Indirect methods to study ion channels
There are several indirect methods for studying ion channels. The most important indirect methods are based on fluorescent dyes that are loaded into cells and then analyzed using specialized plate readers. The readers detect a change in the concentration of certain ions that is the result of ion channel activity or a change in the voltage across the cell membrane, also caused by the flow of ion through the channel. The main benefits of these methods are their high throughput and low cost per data point. The main limitations of the methods are low accuracy and sensitivity, and lack of control of the voltage across the cell membrane, making it possible to study only certain types of ion channels and rather simple ways of drugs interacting with the ion channels.

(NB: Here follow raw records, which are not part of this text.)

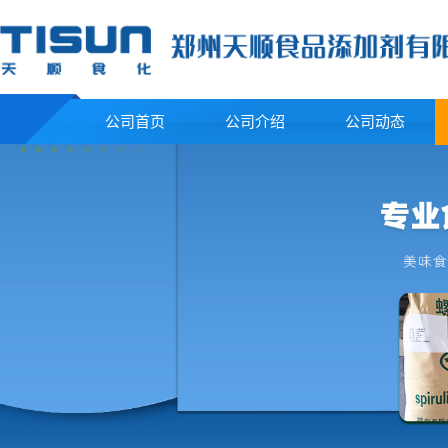
公司首页
公司介绍
公司动态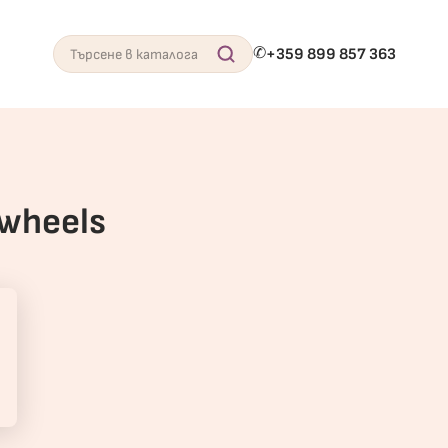
✆
+359 899 857 363
Search
wheels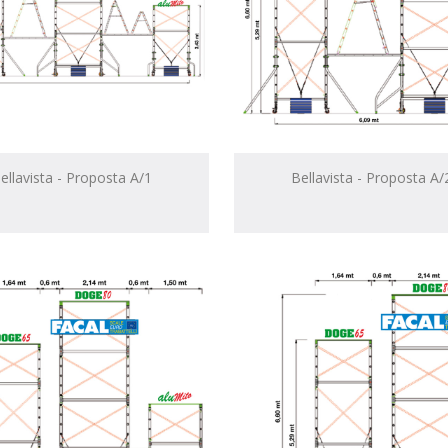
ellavista - Proposta A/1
Bellavista - Proposta A/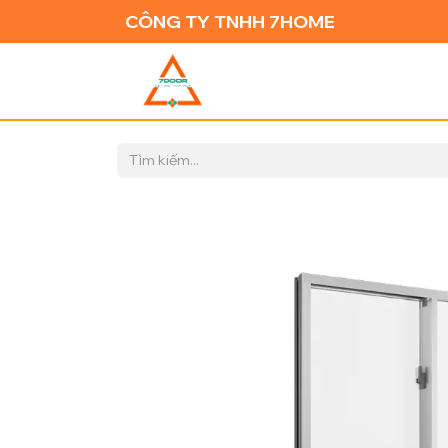
CÔNG TY TNHH 7HOME
TRANG CH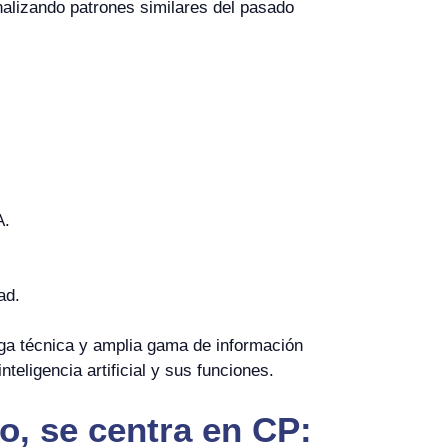
analizando patrones similares del pasado
A.
ad.
ga técnica y amplia gama de información
eligencia artificial y sus funciones.
o, se centra en CP: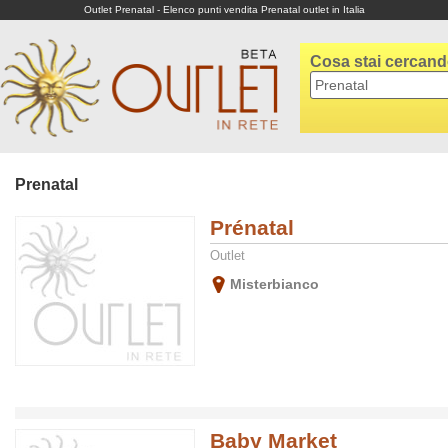
Outlet Prenatal - Elenco punti vendita Prenatal outlet in Italia
Cosa stai cercan
Prenatal
Prénatal
Outlet
Misterbianco
Baby Market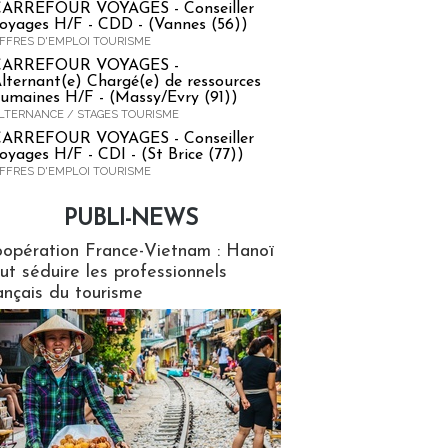
ARREFOUR VOYAGES - Conseiller
oyages H/F - CDD - (Vannes (56))
FFRES D'EMPLOI TOURISME
CARREFOUR VOYAGES -
lternant(e) Chargé(e) de ressources
umaines H/F - (Massy/Evry (91))
LTERNANCE / STAGES TOURISME
ARREFOUR VOYAGES - Conseiller
oyages H/F - CDI - (St Brice (77))
FFRES D'EMPLOI TOURISME
PUBLI-NEWS
ews
opération France-Vietnam : Hanoï
ut séduire les professionnels
ançais du tourisme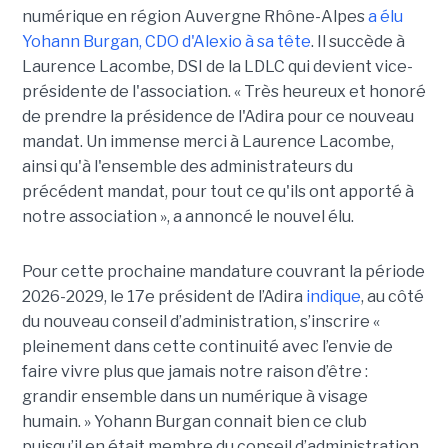
numérique en région Auvergne Rhône-Alpes
a élu
Yohann Burgan, CDO d'Alexio à sa tête
. Il succède à
Laurence Lacombe, DSI de la LDLC qui devient vice-
présidente de l'association. « Très heureux et honoré
de prendre la présidence de l'Adira pour ce nouveau
mandat. Un immense merci à Laurence Lacombe,
ainsi qu'à l'ensemble des administrateurs du
précédent mandat, pour tout ce qu'ils ont apporté à
notre association », a annoncé le nouvel élu.
Pour cette prochaine mandature couvrant la période
2026-2029, le 17e président de l’Adira
indique
, au côté
du nouveau conseil d’administration, s’inscrire «
pleinement dans cette continuité avec l’envie de
faire vivre plus que jamais notre raison d’être :
grandir ensemble dans un numérique à visage
humain. »
Yoha
nn
Burgan connait bien ce club
puisqu’il en était membre du conseil d’administration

Automated patch clamp technologies
QPatch is Sophion’s product family for medium-throughput automated patch clamp, and Qube is the newest high-throughput automated patch clamp system. With the QPatch and Qube, patch clamp experiments are done on a planar ‘glass’ surface that creates a connection between the cell and the amplifiers that are very similar to the manual ‘gold standard’ patch clamping. QPatch and Qube operate automatically and these systems increase patch clamp throughput due to the high degree of parallelism.
QPatch and Qube therefore combine the accuracy of traditional patch clamp with the high throughput of indirect methods.
The drug discovery process in short
The drug discovery process in pharmaceutical companies can begin either with a certain target, e.g. a specific ion channel, or a certain disease and a search for relevant therapeutic targets to modulate. One important class of targets comprises ion channels. After a target validation phase, a test system (an assay) is developed to measure interactions with the target. Pharmaceutical companies have huge libraries of chemical compounds, the largest of which contain up to a couple of million compounds. One or more of these compounds may be identified as so-called hits with a desired effect on a specific target. From this hit, chemical modifications can make the identified molecule suitable as a drug. This process is iterative and called lead optimization. For every modification, new patch clamp tests are needed to check that the desired effect is preserved or improved. Further tests in disease relevant animal-models and safety test are carried out before the development in the clinical trials (test in humans) can lead to an approval by health authorities to market a new drug.
Finding the hits is like finding a needle in a haystack! For the last 20 years it has been routine to test either the entire compound library, or part of it, with indirect methods in a so-called High Throughput Screening (HTS) department in the pharmaceutical company that identifies the initial hits.